Genital Ulcers
🧠 Simple clinical clue: painful ulcers → think HSV 🔥.
painless ulcer → think syphilis 🧬 until proven otherwise.
If the ulcer is atypical or not healing, consider non-infectious causes and malignancy.
🦠 Causes
- HSV-1/HSV-2 🔥 - most common; painful ulcers/vesicles, dysuria, systemic symptoms in primary infection.
- Syphilis 🧬 - painless chancre + non-tender nodes; secondary syphilis can be systemic and subtle.
- Chancroid 🦠 - painful ragged ulcers (rare in UK).
- LGV 📍 - certain chlamydia serovars; ulcer + lymphadenopathy/proctitis in some groups.
- Non-infectious 🌿 - Behçet’s, aphthous ulcers, drug reactions, trauma, malignancy.
🔍 Clinical Tests
- Ulcer swab NAAT ✅ for HSV; add chlamydia/LGV NAAT if relevant.
- Syphilis serology 🧪 (treponemal + RPR/VDRL).
- HIV test 🩸 recommended for all with genital ulcers.
- Culture 🧫 for chancroid only if epidemiology suggests.

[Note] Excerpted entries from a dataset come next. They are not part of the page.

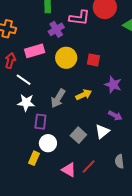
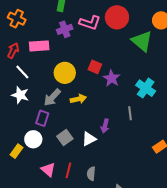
yellow circle: (66, 58) -> (65, 73), moved
purple star: (113, 85) -> (112, 78), moved
purple arrow: (115, 116) -> (105, 126), turned 64
purple rectangle: (40, 122) -> (42, 118), moved
gray semicircle: (119, 161) -> (91, 174), moved
red line: (89, 166) -> (68, 170), turned -42

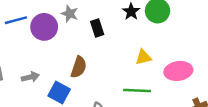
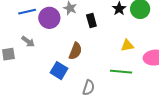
gray arrow: (30, 77) -> (28, 42), moved, turned 48

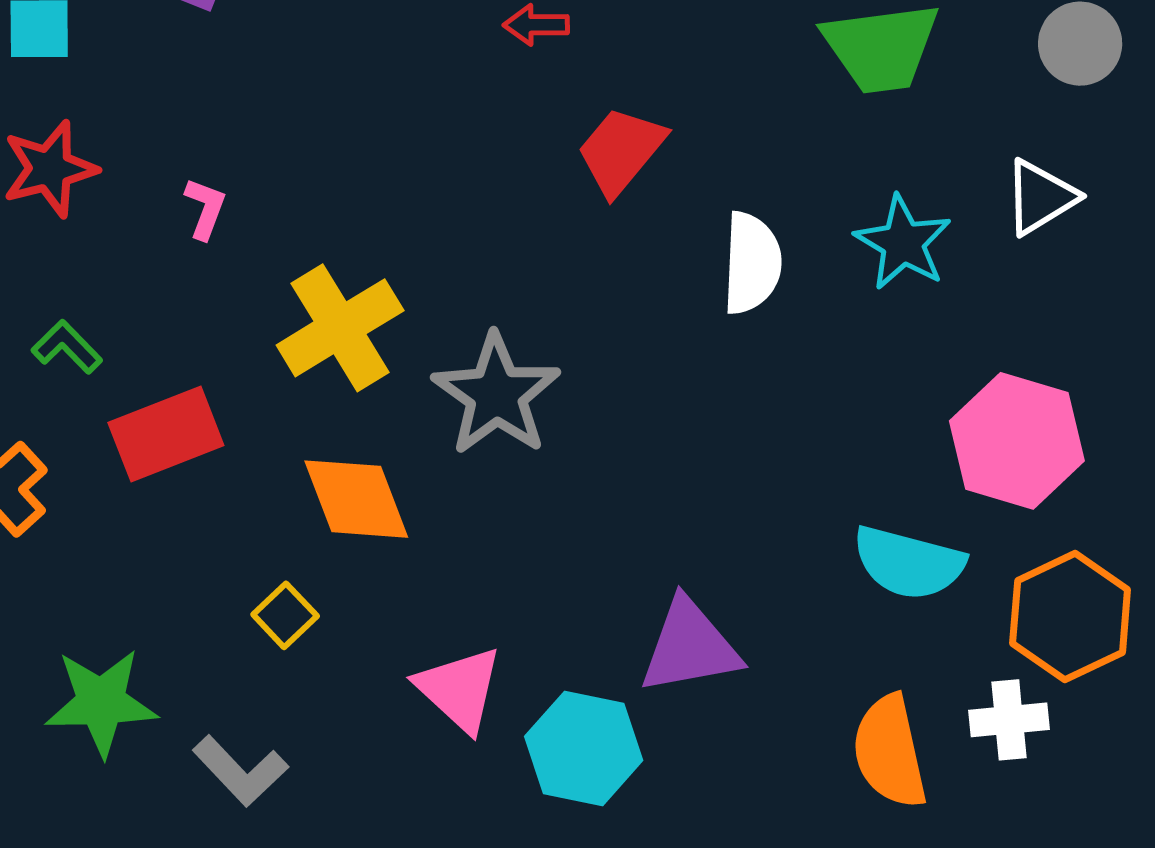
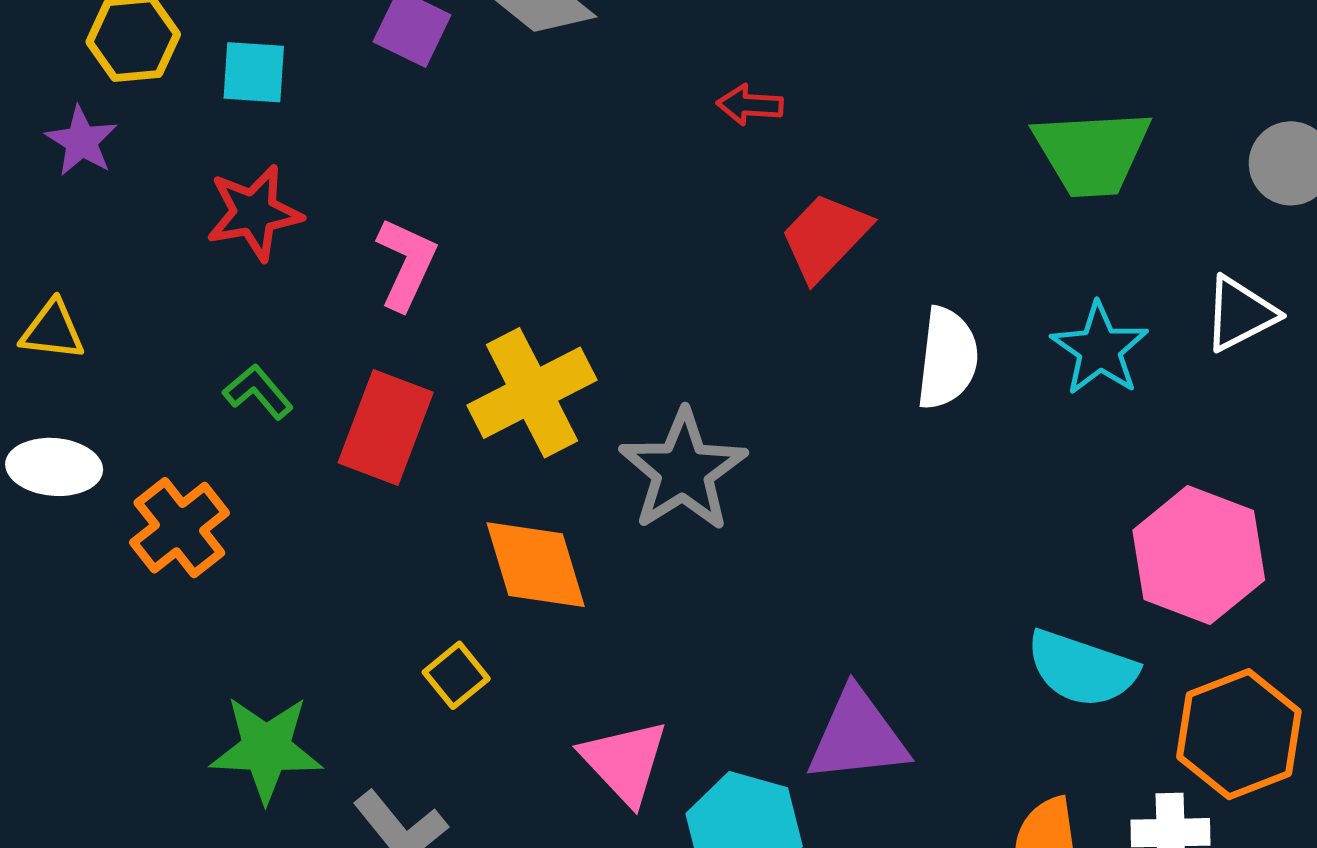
pink L-shape: (205, 208) -> (406, 264), size x1.5
red rectangle: (166, 434) -> (386, 428), moved, turned -52

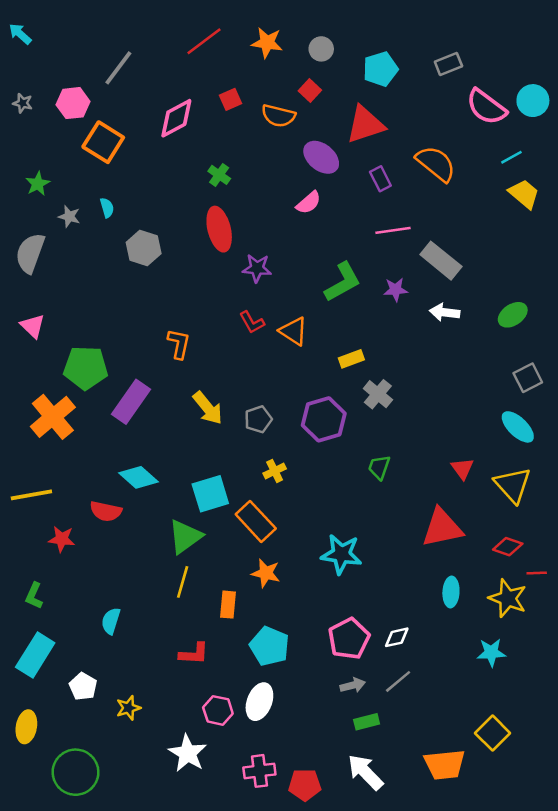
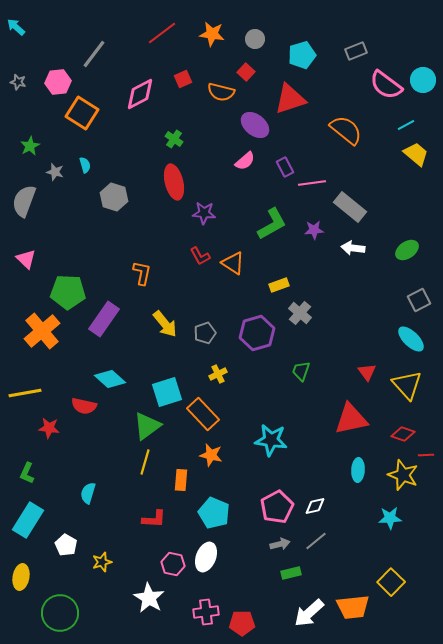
purple rectangle: (380, 179) -> (285, 167), moved
white arrow: (365, 772) -> (309, 613), moved, turned -88

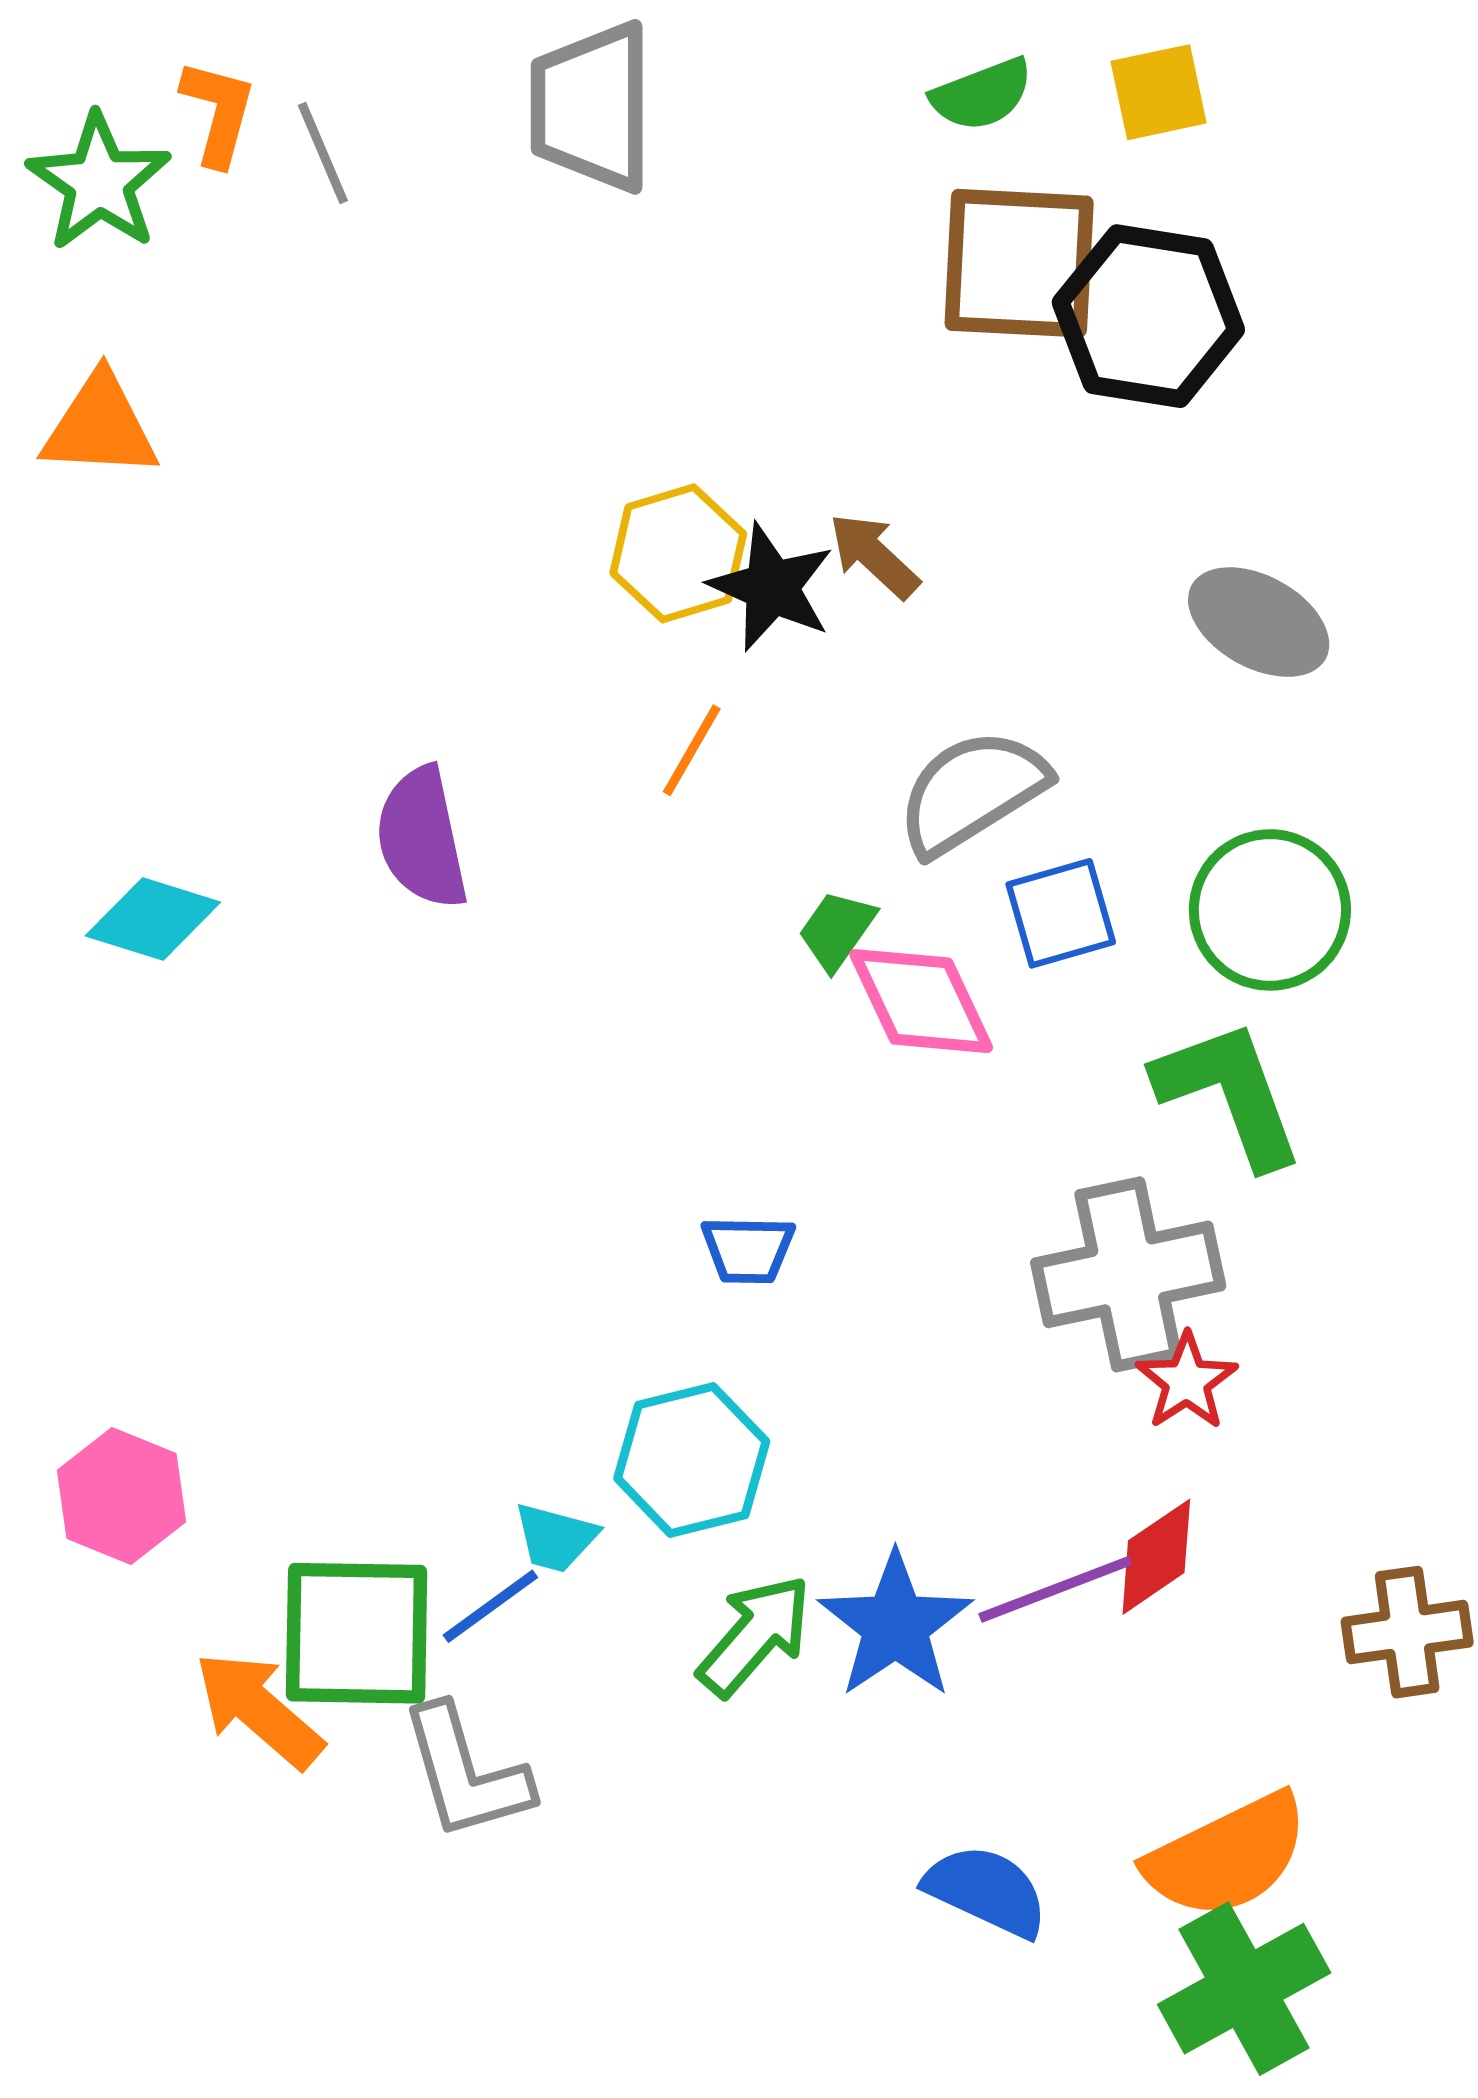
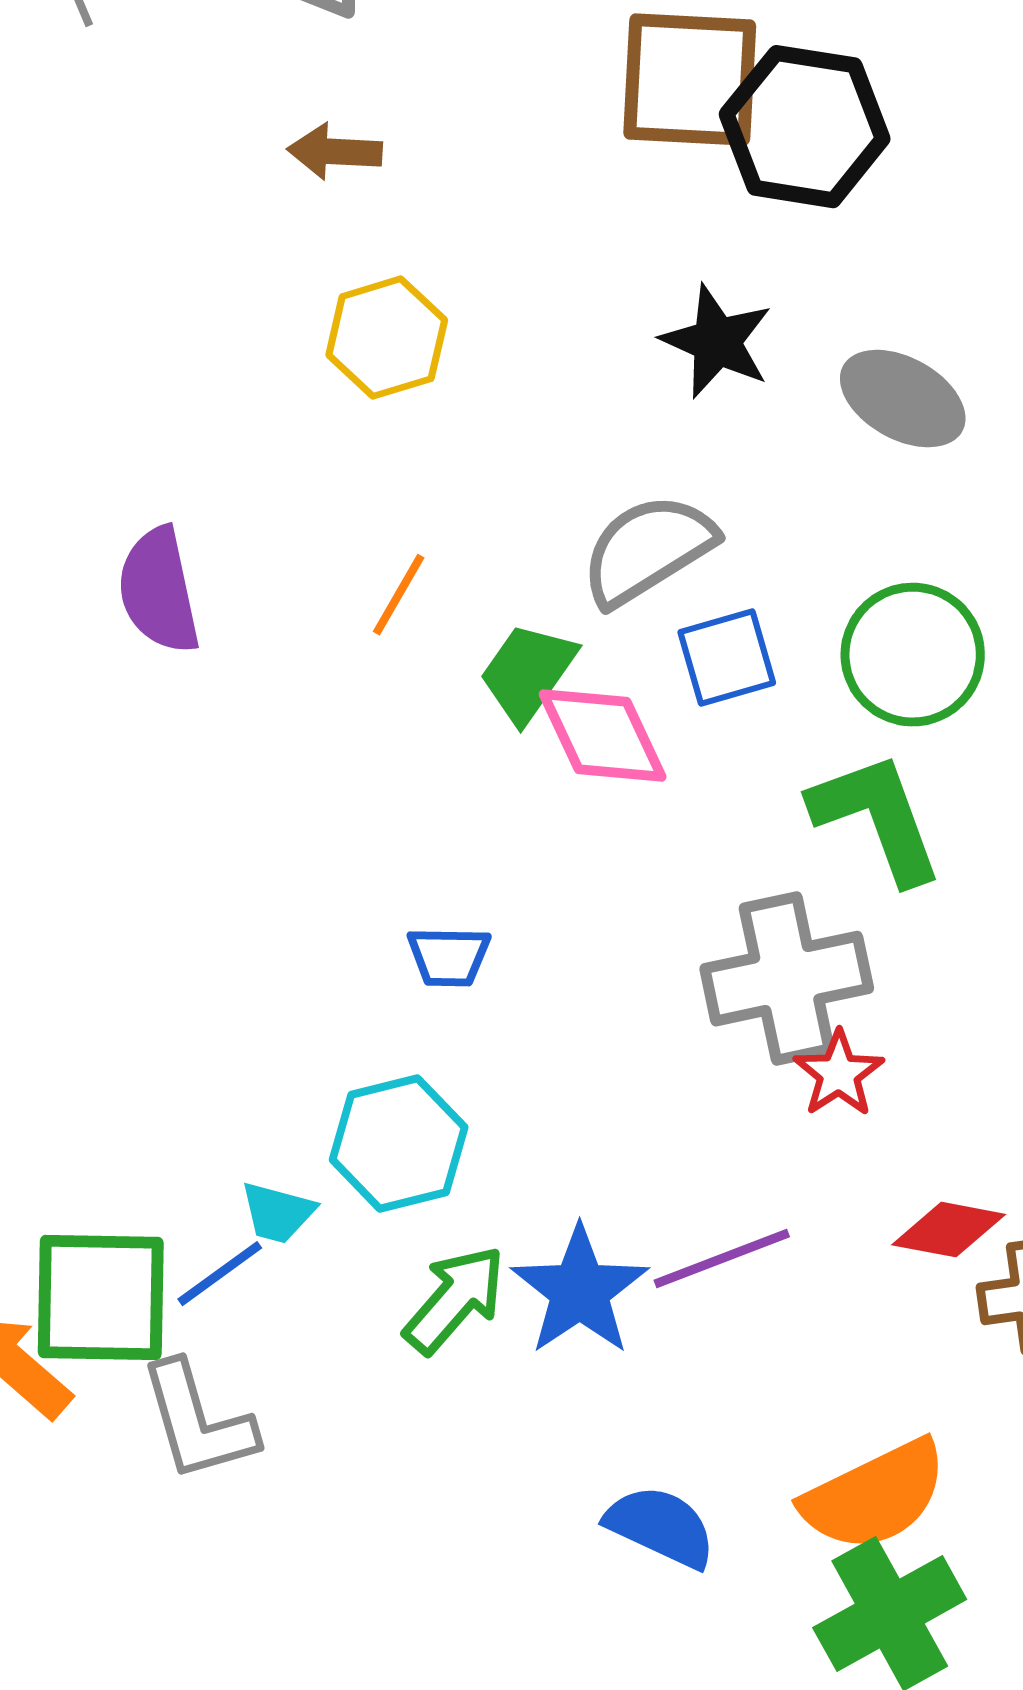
brown arrow: (874, 556) -> (335, 152), moved, turned -40
black star: (772, 587) -> (717, 342), moved
orange line: (692, 750) -> (399, 595), moved
green trapezoid: (837, 930) -> (528, 673), size x1.4
red diamond: (1156, 1557) -> (949, 1230), moved, turned 45

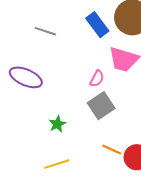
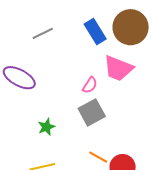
gray line: (45, 31) -> (43, 33), turned -50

- Biopsy 🔬 if persistent, atypical, or non-healing ulcer.
💊 Treatment
- HSV: aciclovir/valaciclovir (early treatment reduces symptom duration; consider suppression if recurrent).
- Syphilis: benzathine penicillin G (early syphilis) - follow guideline dosing; alternatives if allergic.
- LGV: doxycycline 100 mg BD for 21 days (specialist follow-up).
- Behçet’s: specialist care (topical/systemic steroids, colchicine, immunosuppression).
- Partner notification 🤝 + STI screen; abstain until lesions healed.
⚠️ Urgent referral: severe pain/urinary retention, extensive ulceration, pregnancy, immunosuppression, or suspected malignancy.